The 25 U.S. cities the place a $100,000 wage nonetheless is not sufficient to get by

Reaching the six-figure wage threshold could also be thought of a monetary victory for a lot of Individuals, however in a many massive U.S. cities the as soon as aspirational milestone simply would not minimize it anymore.
In a single out of 4 massive metro areas in america, a household of three with a family revenue of $100,000 will nonetheless battle to get by, a LendingTree evaluation reveals. That is a stark realization for a lot of Individuals, who proceed to face rising family bills on the whole lot from a dozen eggs to a bag of espresso. The typical median family revenue in then U.S. was $80,610 in 2023, in accordance to the latest estimate from the Census Bureau.
“For generations of Individuals, $100,000 has lengthy been a magic quantity. It has been seen as a degree of yearly earnings that claims: You’ve got made it. You are profitable,” in line with the report. “Nevertheless, that has modified dramatically in most of the nation’s greatest metros. In 25 of the 100 largest metros on this nation, a six-figure family revenue is not sufficient to deal with the fundamentals.”
In figuring out the metro areas the place a $100,000 wage would not stretch far sufficient, LendingTree thought of eight totally different spending classes a typical household of three may face — equivalent to two-bedroom condo and toddler daycare — after which subtracted the full value from the $8,333 in month-to-month revenue the household could be incomes on a wage of $100,000. That left a slew of enormous metro areas, from Los Angeles to New York, with unfavourable month-to-month revenue estimates.
In 25 of the 100 largest U.S. cities LendingTree checked out for its report, researchers discovered that month-to-month expenditures – which ranged from childcare, to medical health insurance, to meals – outweighed web month-to-month revenue. Not factored in, LendingTree mentioned, had been debt funds.
The research comes at a time when shopper confidence has plunged to its lowest ranges for the reason that pandemic, as Individuals climate a interval of financial uncertainty amid the Trump administration’s tariff rollout. Individuals count on long-term inflation to achieve 4.4%, up from 4.1% final month.
Learn on to see how your metropolis ranked.
The place is it hardest to get by on $100,000?
In San Jose, the guts of California’s dear Silicon Valley, a household of three with family revenue of $100,000 a yr would discover themselves greater than $2,000 quick each month after overlaying primary bills.

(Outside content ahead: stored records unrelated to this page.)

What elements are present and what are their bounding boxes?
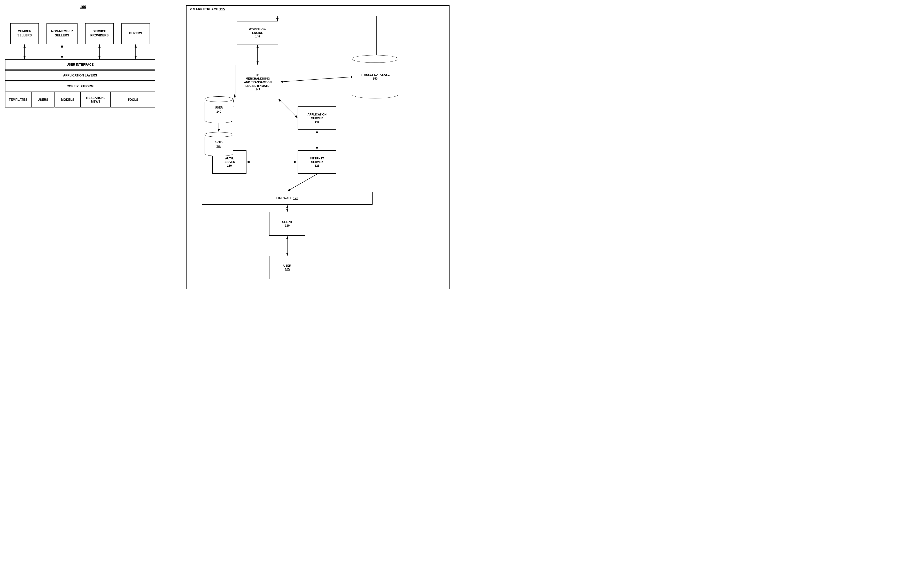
internet-server-label: INTERNETSERVER125 — [310, 157, 324, 168]
app-layer-label: APPLICATION LAYERS — [63, 74, 97, 77]
core-layer-label: CORE PLATFORM — [67, 84, 94, 88]
templates-box: TEMPLATES — [5, 92, 31, 107]
ip-mate-label: IPMERCHANDISINGAND TRANSACTIONENGINE (IP… — [244, 73, 272, 91]
member-sellers-box: MEMBERSELLERS — [10, 23, 39, 44]
member-sellers-label: MEMBERSELLERS — [17, 29, 32, 37]
buyers-box: BUYERS — [121, 23, 150, 44]
user-140-label: USER140 — [215, 106, 223, 114]
users-box: USERS — [31, 92, 55, 107]
users-label: USERS — [37, 98, 48, 102]
internet-server-box: INTERNETSERVER125 — [297, 150, 336, 174]
models-label: MODELS — [61, 98, 74, 102]
ui-layer-label: USER INTERFACE — [67, 63, 94, 66]
models-box: MODELS — [55, 92, 81, 107]
left-diagram: MEMBERSELLERS NON-MEMBERSELLERS SERVICEP… — [5, 10, 173, 176]
core-layer-box: CORE PLATFORM — [5, 81, 155, 92]
tools-label: TOOLS — [128, 98, 138, 102]
templates-label: TEMPLATES — [9, 98, 27, 102]
figure-number: 100 — [80, 5, 86, 9]
firewall-label: FIREWALL 120 — [276, 196, 298, 200]
right-diagram: IP MARKETPLACE 115 — [186, 5, 449, 289]
svg-line-10 — [280, 77, 354, 82]
research-news-box: RESEARCH /NEWS — [81, 92, 111, 107]
tools-box: TOOLS — [111, 92, 155, 107]
auth-135-cylinder: AUTH.135 — [205, 132, 233, 156]
ip-mate-box: IPMERCHANDISINGAND TRANSACTIONENGINE (IP… — [236, 65, 280, 99]
non-member-sellers-label: NON-MEMBERSELLERS — [51, 29, 73, 37]
service-providers-box: SERVICEPROVIDERS — [85, 23, 114, 44]
workflow-engine-box: WORKFLOWENGINE148 — [237, 21, 278, 44]
app-layer-box: APPLICATION LAYERS — [5, 70, 155, 81]
workflow-engine-label: WORKFLOWENGINE148 — [249, 27, 266, 39]
user-bottom-label: USER105 — [283, 264, 291, 271]
client-box: CLIENT110 — [269, 212, 305, 236]
app-server-box: APPLICATIONSERVER145 — [297, 107, 336, 130]
ip-asset-db-cylinder: IP ASSET DATABASE150 — [352, 55, 398, 99]
svg-line-16 — [287, 174, 317, 191]
marketplace-label: IP MARKETPLACE 115 — [189, 7, 225, 11]
user-140-cylinder: USER140 — [205, 96, 233, 123]
firewall-box: FIREWALL 120 — [202, 192, 373, 205]
auth-server-label: AUTH.SERVER130 — [223, 157, 235, 168]
ip-asset-db-label: IP ASSET DATABASE150 — [360, 73, 389, 81]
user-bottom-box: USER105 — [269, 256, 305, 279]
diagram-container: 100 MEMBERSELLERS — [0, 0, 457, 294]
ui-layer-box: USER INTERFACE — [5, 60, 155, 70]
research-news-label: RESEARCH /NEWS — [86, 96, 105, 103]
service-providers-label: SERVICEPROVIDERS — [90, 29, 109, 37]
non-member-sellers-box: NON-MEMBERSELLERS — [47, 23, 78, 44]
svg-line-11 — [278, 99, 297, 118]
auth-135-label: AUTH.135 — [215, 140, 223, 148]
app-server-label: APPLICATIONSERVER145 — [307, 113, 326, 124]
buyers-label: BUYERS — [129, 32, 142, 36]
client-label: CLIENT110 — [282, 220, 292, 228]
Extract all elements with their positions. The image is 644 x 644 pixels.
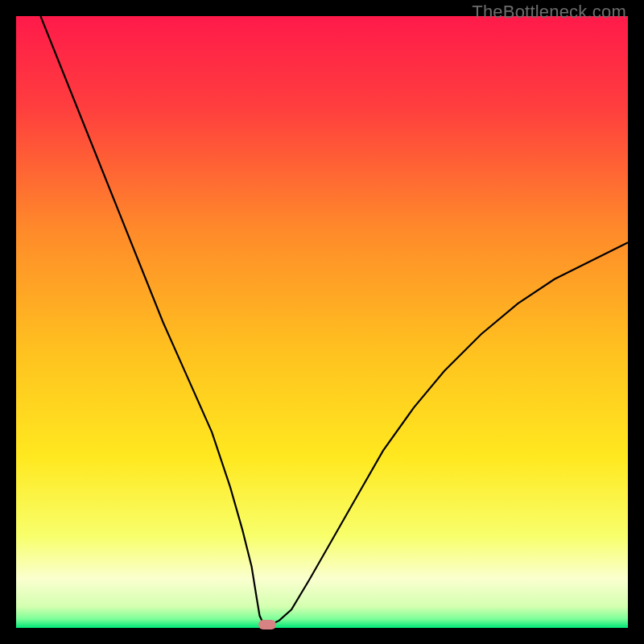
- chart-frame: [16, 16, 628, 628]
- gradient-background: [16, 16, 628, 628]
- bottleneck-chart: [16, 16, 628, 628]
- watermark-text: TheBottleneck.com: [472, 2, 626, 23]
- optimal-point-marker: [258, 620, 276, 630]
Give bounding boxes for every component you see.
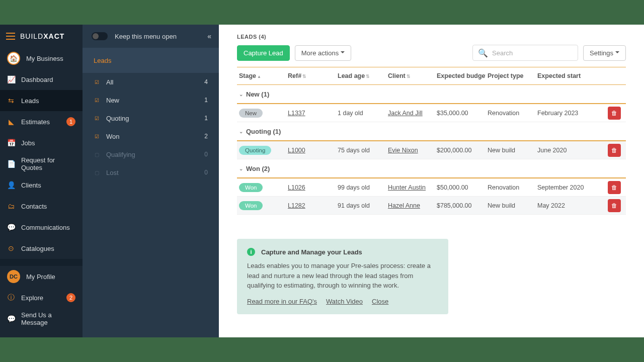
nav-item-contacts[interactable]: 🗂 Contacts	[0, 196, 83, 217]
nav-icon: ⊙	[7, 244, 15, 252]
table-body: ⌄New (1)NewL13371 day oldJack And Jill$3…	[237, 85, 626, 215]
nav-label: Catalogues	[21, 245, 54, 252]
client-link[interactable]: Hazel Anne	[388, 202, 420, 209]
filter-lost[interactable]: ▢ Lost 0	[83, 163, 219, 182]
stage-pill: New	[239, 109, 263, 118]
nav-item-clients[interactable]: 👤 Clients	[0, 174, 83, 196]
nav-item-communications[interactable]: 💬 Communications	[0, 217, 83, 238]
nav-item-request-for-quotes[interactable]: 📄 Request for Quotes	[0, 153, 83, 174]
col-client[interactable]: Client	[386, 72, 435, 79]
nav-icon: 📄	[7, 160, 15, 168]
filter-all[interactable]: ☑ All 4	[83, 73, 219, 91]
nav-item-catalogues[interactable]: ⊙ Catalogues	[0, 238, 83, 259]
col-ref[interactable]: Ref#	[286, 72, 336, 79]
info-faq-link[interactable]: Read more in our FAQ's	[247, 298, 317, 305]
subpanel-header: Keep this menu open «	[83, 25, 219, 48]
group-header[interactable]: ⌄Quoting (1)	[237, 122, 626, 141]
my-profile[interactable]: DC My Profile	[0, 266, 83, 287]
nav-item-estimates[interactable]: ◣ Estimates1	[0, 111, 83, 132]
filter-label: Quoting	[106, 115, 129, 122]
nav-item-jobs[interactable]: 📅 Jobs	[0, 132, 83, 153]
filter-label: Qualifying	[106, 151, 135, 158]
filter-quoting[interactable]: ☑ Quoting 1	[83, 109, 219, 127]
info-links: Read more in our FAQ's Watch Video Close	[247, 298, 438, 305]
table-row[interactable]: QuotingL100075 days oldEvie Nixon$200,00…	[237, 141, 626, 159]
lead-age: 75 days old	[336, 147, 386, 154]
info-video-link[interactable]: Watch Video	[326, 298, 363, 305]
delete-button[interactable]: 🗑	[608, 181, 621, 194]
client-link[interactable]: Hunter Austin	[388, 184, 426, 191]
ref-link[interactable]: L1000	[288, 147, 305, 154]
table-row[interactable]: NewL13371 day oldJack And Jill$35,000.00…	[237, 104, 626, 122]
filter-count: 1	[204, 115, 208, 122]
leads-count-header: LEADS (4)	[237, 25, 626, 45]
subpanel-title: Leads	[83, 48, 219, 73]
filter-won[interactable]: ☑ Won 2	[83, 127, 219, 145]
table-row[interactable]: WonL128291 days oldHazel Anne$785,000.00…	[237, 197, 626, 215]
app-window: BUILDXACT 🏠 My Business 📈 Dashboard⇆ Lea…	[0, 25, 644, 337]
info-panel: i Capture and Manage your Leads Leads en…	[237, 239, 448, 314]
nav-item-dashboard[interactable]: 📈 Dashboard	[0, 69, 83, 90]
group-title: Won (2)	[246, 165, 270, 172]
budget: $200,000.00	[435, 147, 486, 154]
client-link[interactable]: Evie Nixon	[388, 147, 418, 154]
lead-age: 1 day old	[336, 110, 386, 117]
lead-age: 91 days old	[336, 202, 386, 209]
col-stage[interactable]: Stage	[237, 72, 286, 79]
filter-qualifying[interactable]: ▢ Qualifying 0	[83, 145, 219, 163]
chevron-down-icon: ⌄	[239, 92, 243, 97]
nav-label: Estimates	[21, 118, 50, 126]
nav-label: Explore	[21, 294, 43, 302]
nav-item-send-us-a-message[interactable]: 💬 Send Us a Message	[0, 308, 83, 329]
my-business-label: My Business	[26, 55, 63, 62]
more-actions-button[interactable]: More actions	[295, 45, 351, 61]
ref-link[interactable]: L1282	[288, 202, 305, 209]
capture-lead-button[interactable]: Capture Lead	[237, 45, 290, 61]
nav-icon: ⓘ	[7, 294, 15, 302]
nav-badge: 2	[66, 293, 75, 302]
ref-link[interactable]: L1337	[288, 110, 305, 117]
collapse-icon[interactable]: «	[207, 32, 210, 40]
group-title: Quoting (1)	[246, 128, 281, 135]
group-header[interactable]: ⌄Won (2)	[237, 159, 626, 178]
nav-icon: 📈	[7, 75, 15, 83]
filter-new[interactable]: ☑ New 1	[83, 91, 219, 109]
info-close-link[interactable]: Close	[372, 298, 388, 305]
chevron-down-icon	[339, 49, 345, 57]
col-start[interactable]: Expected start	[535, 72, 596, 79]
my-business[interactable]: 🏠 My Business	[0, 48, 83, 69]
delete-button[interactable]: 🗑	[608, 107, 621, 120]
keep-open-toggle[interactable]	[92, 32, 108, 40]
info-body: Leads enables you to manage your Pre-sal…	[247, 261, 438, 291]
col-type[interactable]: Project type	[486, 72, 535, 79]
nav-item-leads[interactable]: ⇆ Leads	[0, 90, 83, 111]
col-age[interactable]: Lead age	[336, 72, 386, 79]
search-box[interactable]: 🔍	[472, 45, 578, 61]
table-row[interactable]: WonL102699 days oldHunter Austin$50,000.…	[237, 178, 626, 197]
filter-label: Won	[106, 133, 120, 140]
client-link[interactable]: Jack And Jill	[388, 110, 423, 117]
filter-count: 0	[204, 151, 208, 158]
chevron-down-icon: ⌄	[239, 129, 243, 134]
project-type: Renovation	[486, 110, 535, 117]
budget: $35,000.00	[435, 110, 486, 117]
delete-button[interactable]: 🗑	[608, 199, 621, 212]
group-header[interactable]: ⌄New (1)	[237, 85, 626, 104]
nav-icon: ⇆	[7, 97, 15, 105]
nav-label: Contacts	[21, 203, 47, 210]
expected-start: September 2020	[535, 184, 596, 191]
ref-link[interactable]: L1026	[288, 184, 305, 191]
nav-item-explore[interactable]: ⓘ Explore2	[0, 287, 83, 308]
filter-count: 0	[204, 169, 208, 176]
nav-icon: 📅	[7, 139, 15, 147]
search-input[interactable]	[492, 49, 577, 57]
brand-logo: BUILDXACT	[20, 32, 64, 40]
budget: $50,000.00	[435, 184, 486, 191]
delete-button[interactable]: 🗑	[608, 144, 621, 157]
info-icon: i	[247, 248, 255, 256]
settings-button[interactable]: Settings	[583, 45, 626, 61]
menu-icon[interactable]	[6, 33, 15, 40]
col-budget[interactable]: Expected budget	[435, 72, 486, 79]
checkbox-icon: ▢	[94, 169, 100, 176]
stage-pill: Quoting	[239, 146, 271, 155]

Researchers say that is attributable to disproportionately excessive housing and transportation prices. Trailing San Jose are San Francisco and Boston that are the second and third hardest locations, respectively, to get by on a $100,000 annual wage.
Notably, the lion’s share of places the place household breadwinners making $100,000 may nonetheless find yourself broke had been cities on the West or East Coasts. California metro hubs figured prominently on the listing, with all 10 of the state’s largest cities among the many prime 25. Colorado, Connecticut, Massachusetts and New York additionally had a number of metro areas included on the listing.
Which cities had been essentially the most reasonably priced for a household making $100,000?
In 1 in 3 cities, nevertheless, a $100,000 wage “continues to be magical,” even for a household of three. Earners in these areas may nonetheless pocket $1,000 or extra every month after paying primary bills, LendingTree discovered.
McAllen, Texas, situated on the U.S. – Mexico border, got here in on the prime for locations the place a $100,000 wage will provide you with the largest bang to your buck. Residents there would have $1,770 left over after subtracting cash for his or her month-to-month expenditures. Shut behind McAllen are Little Rock, Arkansas and El Paso, Texas, in line with the report.
For these going through cussed prices of residing, LendingTree says there are nonetheless methods to mitigate the affect whether or not it is by staying in your rental longer, increasing your emergency financial savings cushion, or decreasing the rate of interest you are paying.